**DESCRIPTION OF THE TASK:** Within the material below, count how many lines contain "Partners". Answer with only that number.

**MATERIAL FOR THIS EXERCISE:**
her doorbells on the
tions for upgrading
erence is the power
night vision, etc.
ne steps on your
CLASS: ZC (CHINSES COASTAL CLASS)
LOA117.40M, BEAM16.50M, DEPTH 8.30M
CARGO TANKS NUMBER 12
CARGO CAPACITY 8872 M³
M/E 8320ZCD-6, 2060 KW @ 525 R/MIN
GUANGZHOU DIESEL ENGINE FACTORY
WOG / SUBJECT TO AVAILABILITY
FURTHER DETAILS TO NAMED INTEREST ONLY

--

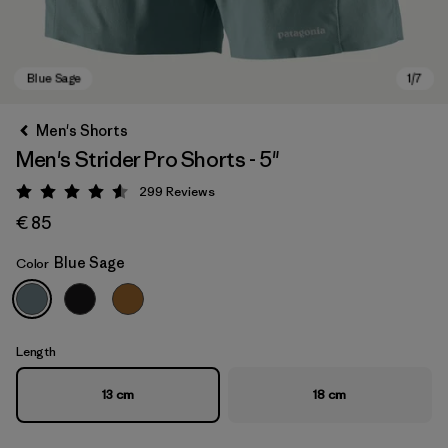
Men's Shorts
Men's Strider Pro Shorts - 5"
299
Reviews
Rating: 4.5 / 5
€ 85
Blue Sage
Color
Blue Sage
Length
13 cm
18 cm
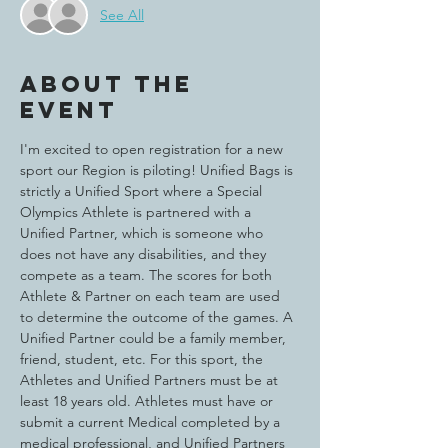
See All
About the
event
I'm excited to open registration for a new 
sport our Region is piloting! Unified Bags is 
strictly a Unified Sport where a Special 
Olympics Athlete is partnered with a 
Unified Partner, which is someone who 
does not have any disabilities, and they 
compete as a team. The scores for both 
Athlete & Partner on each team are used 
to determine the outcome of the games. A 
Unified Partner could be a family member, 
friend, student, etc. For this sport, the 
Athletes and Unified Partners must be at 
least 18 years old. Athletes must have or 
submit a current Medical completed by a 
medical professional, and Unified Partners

**RESULT OF THE EXERCISE:** 2